Opposition leftists vie for big leadership in Honduran elections Vote count

Opposition leftists vie for big leadership in Honduran elections Vote count

Partial election results showed leftist opposition candidate Chiomara Castro advanced in Honduras’ presidential election on Sunday, putting her in pole position to become the Central American country’s first female leader.

With more than 27% of the votes counted, Castro, wife of former President Manuel Zelaya, got 53.7% of the vote, while Nasri Asfoura, the ruling National Party candidate, got 33.8%, according to the National Electoral Council.

Castro’s victory would end decades of conservative rule, and return the Honduran to power for the first time since Zelaya was ousted in a 2009 coup.

Castro’s supporters welcomed the early results as evidence of victory.

However, the Electoral Council said the National Party and her Liberty and Refoundation party declared victory after a day of voting that saw a historic turnout.

Castro sought to unite opposition to outgoing President Juan Orlando Hernandez, who has denied accusations of links to powerful gangs, despite an open investigation in the United States linking him to alleged drug trafficking.

After teaming up with the 2017 bridesmaid, a popular TV presenter, most of the polls cemented her place in the lead.

We can’t stay at home.

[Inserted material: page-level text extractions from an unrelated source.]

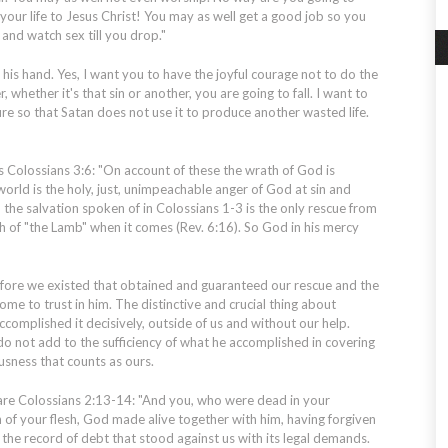
ur life to Jesus Christ! You may as well get a good job so you
and watch sex till you drop."
his hand. Yes, I want you to have the joyful courage not to do the
, whether it's that sin or another, you are going to fall. I want to
lure so that Satan does not use it to produce another wasted life.
 Colossians 3:6: "On account of these the wrath of God is
orld is the holy, just, unimpeachable anger of God at sin and
d the salvation spoken of in Colossians 1-3 is the only rescue from
h of "the Lamb" when it comes (Rev. 6:16). So God in his mercy
efore we existed that obtained and guaranteed our rescue and the
me to trust in him. The distinctive and crucial thing about
accomplished it decisively, outside of us and without our help.
do not add to the sufficiency of what he accomplished in covering
usness that counts as ours.
 are Colossians 2:13-14: "And you, who were dead in your
 of your flesh, God made alive together with him, having forgiven
g the record of debt that stood against us with its legal demands.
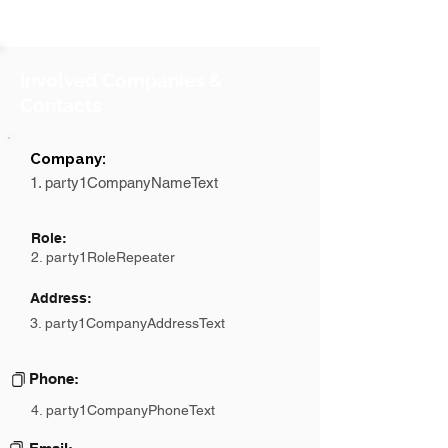
Involved Companies &
Contacts
Company:
1. party1CompanyNameText
Role:
2. party1RoleRepeater
Address:
3. party1CompanyAddressText
Phone:
4. party1CompanyPhoneText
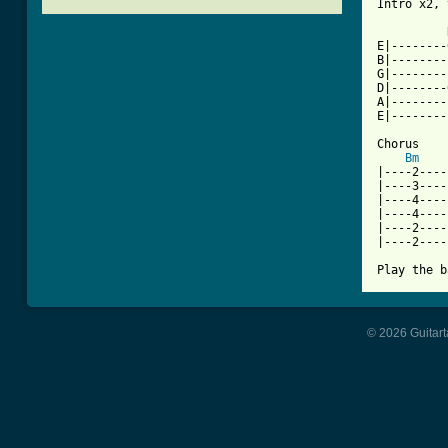
[ Tab from
E|--------
B|--------
G|--------
D|--------
A|--------
E|--------
Chorus

Bm
|----2----
|----3----
|----4----
|----4----
|----2----
|----2----
© 2026 Guitart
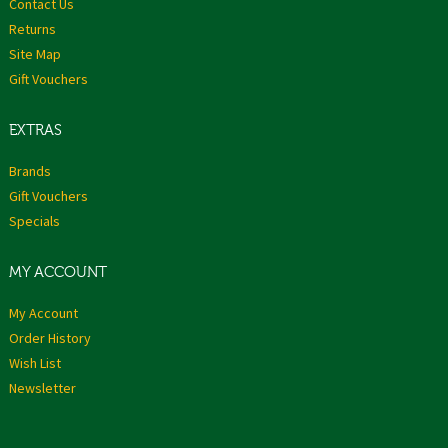
Contact Us
Returns
Site Map
Gift Vouchers
EXTRAS
Brands
Gift Vouchers
Specials
MY ACCOUNT
My Account
Order History
Wish List
Newsletter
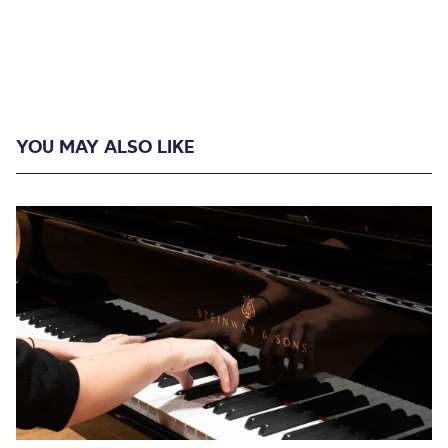
YOU MAY ALSO LIKE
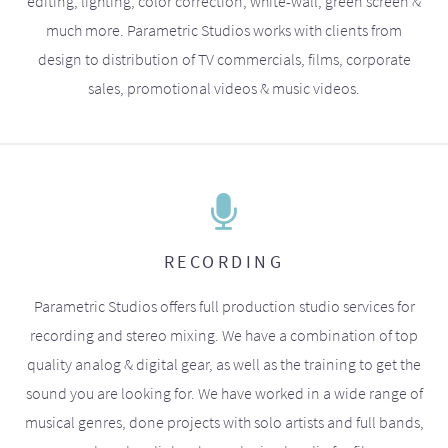
editing, lighting, color correction, white-wall, green screen &
much more. Parametric Studios works with clients from
design to distribution of TV commercials, films, corporate
sales, promotional videos & music videos.
RECORDING
Parametric Studios offers full production studio services for
recording and stereo mixing. We have a combination of top
quality analog & digital gear, as well as the training to get the
sound you are looking for. We have worked in a wide range of
musical genres, done projects with solo artists and full bands,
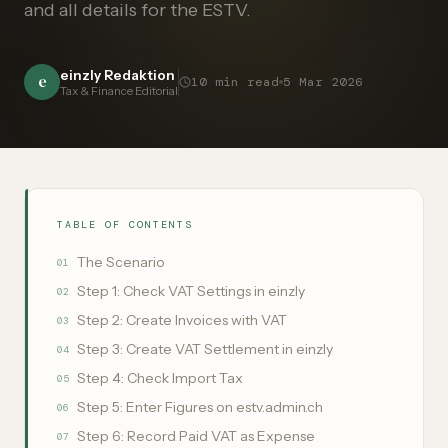
and all details for the ESTV.
einzly Redaktion
e
10
min read
5 Mar 2026
Tax & Finance Editorial
TABLE OF CONTENTS
The Scenario
01
Step 1: Check VAT Settings in einzly
02
Step 2: Create Invoices with VAT
03
Step 3: Create VAT Settlement in einzly
04
Step 4: Check Import Tax
05
Step 5: Enter Figures on estv.admin.ch
06
Step 6: Record Paid VAT as Expense
07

This is our moment. “This is the right moment to drive out the dictatorship,” Castro said, amid protests to reporters after the vote in the town of Catacamas.

The candidate said she was confident that voters would report any problems they saw and that international monitors would also help ensure a fair vote.

The latest bright spot

The elections are the latest flashpoint of political tension in Central America, and a major source of immigrants heading to the United States fleeing chronic unemployment and gang violence. Honduras is among the world’s most violent countries, although murder rates have been declining recently.

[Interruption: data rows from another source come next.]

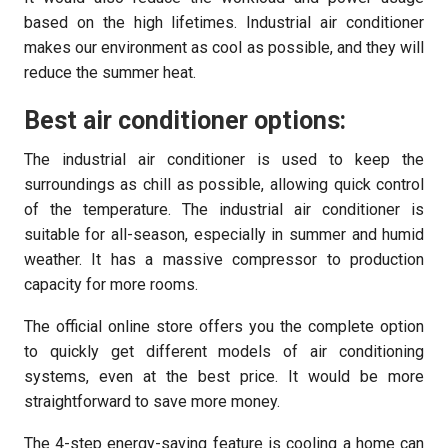
based on the high lifetimes. Industrial air conditioner
makes our environment as cool as possible, and they will
reduce the summer heat.
Best air conditioner options:
The industrial air conditioner is used to keep the
surroundings as chill as possible, allowing quick control
of the temperature. The industrial air conditioner is
suitable for all-season, especially in summer and humid
weather. It has a massive compressor to production
capacity for more rooms.
The official online store offers you the complete option
to quickly get different models of air conditioning
systems, even at the best price. It would be more
straightforward to save more money.
The 4-step energy-saving feature is cooling a home can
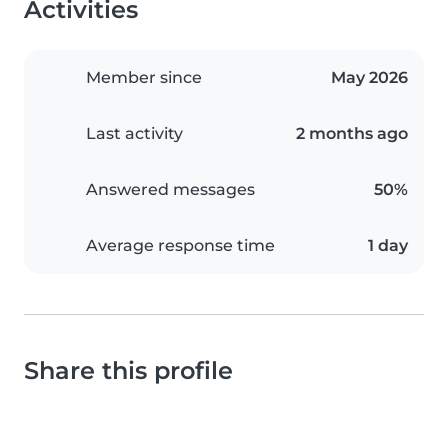
Activities
Member since
May 2026
Last activity
2 months ago
Answered messages
50%
Average response time
1 day
Share this profile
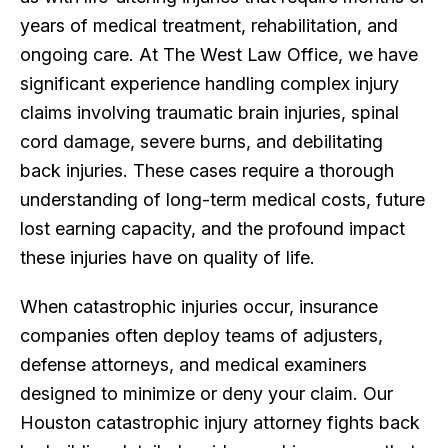
years of medical treatment, rehabilitation, and
ongoing care. At The West Law Office, we have
significant experience handling complex injury
claims involving traumatic brain injuries, spinal
cord damage, severe burns, and debilitating
back injuries. These cases require a thorough
understanding of long-term medical costs, future
lost earning capacity, and the profound impact
these injuries have on quality of life.
When catastrophic injuries occur, insurance
companies often deploy teams of adjusters,
defense attorneys, and medical examiners
designed to minimize or deny your claim. Our
Houston catastrophic injury attorney fights back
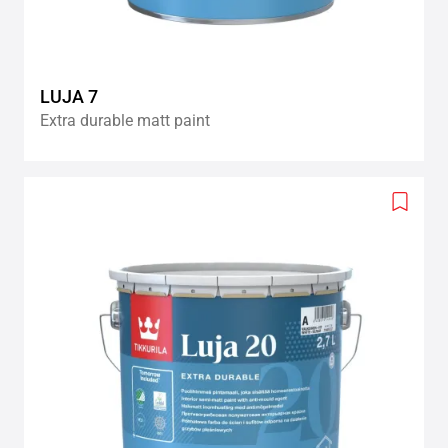
LUJA 7
Extra durable matt paint
Add
to
wishlis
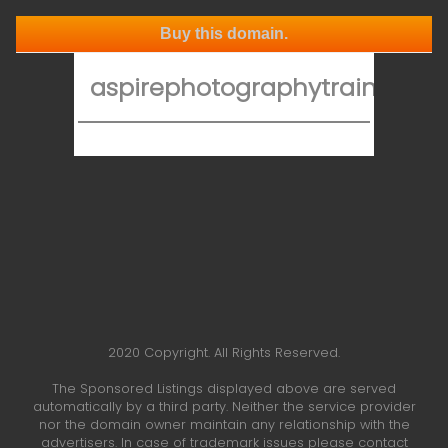
Buy this domain.
aspirephotographytraining.co
2020 Copyright. All Rights Reserved.
The Sponsored Listings displayed above are served
automatically by a third party. Neither the service provider
nor the domain owner maintain any relationship with the
advertisers. In case of trademark issues please contact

Central America is also a major transit point for drug smuggling, and where concerns about increasingly authoritarian governments are rising.

The vote also sparked a diplomatic conflict between Beijing and Washington after Castro said it would open diplomatic ties with China, downplaying the importance of ties with US-backed Taiwan.

Castro’s main rival among the 13 presidential candidates on the ballot is a bird of the National Party, a wealthy businessman and two-term mayor of the capital, who has tried to distance himself from the unpopular incumbent.

After casting his vote, the calculated Asfoura said he would respect the electorate’s judgment.

“Whatever the people of Honduras ultimately want, I will respect that,” he said.

Some voters consulted by Reuters expressed dissatisfaction with their choices, but many others clearly favored.

“I am against all corruption, poverty and drug trafficking,” said Jose Gonzalez, 27, a mechanic who said he was voting for Castro.

This is Honduras.

Looming on Hernandez’s contested re-election in 2017, and the ugly aftermath. Widespread reports of irregularities sparked protests that killed more than two dozen people, but he has dismissed allegations of fraud and called for a re-vote.

Alexa Sanchez, a 22-year-old medical student, relaxed on a bench right after the vote while listening to music on her headphones and said she voted reluctantly for Castro.

“Honestly, it’s not like there are such good options,” she said, adding that she was very skeptical about clean voting.

“I don’t think so,” she said. This is Honduras.

Several national and international election observers monitored Sunday’s vote, including the 68-member European Union mission.

Ziljana Zovko, the EU’s chief observer, told reporters at midday that her team had seen mostly a quiet vote with a high turnout, although most polling stations they visited opened their doors late.

“The campaign has been very difficult,” said Julieta Castellanos, a sociologist and former dean of the National Autonomous University of Honduras, noting that Castro “raised great expectations.”

Castellanos said that post-election violence is possible if the race is particularly close, if numerous complaints are filed and raise suspicions of widespread fraud, or if candidates are declared victory prematurely.

Besides the presidency, voters also decide on the composition of the country’s 128-member Congress, as well as officials from about 300 local governments.

In the working-class Kennedy neighborhood of Tegucigalpa, 56-year-old accountant Jose, who declined to give his surname, said he would stick with the ruling party.

“I hope Tito Asfora can change everything,” he said, using the mayor’s title.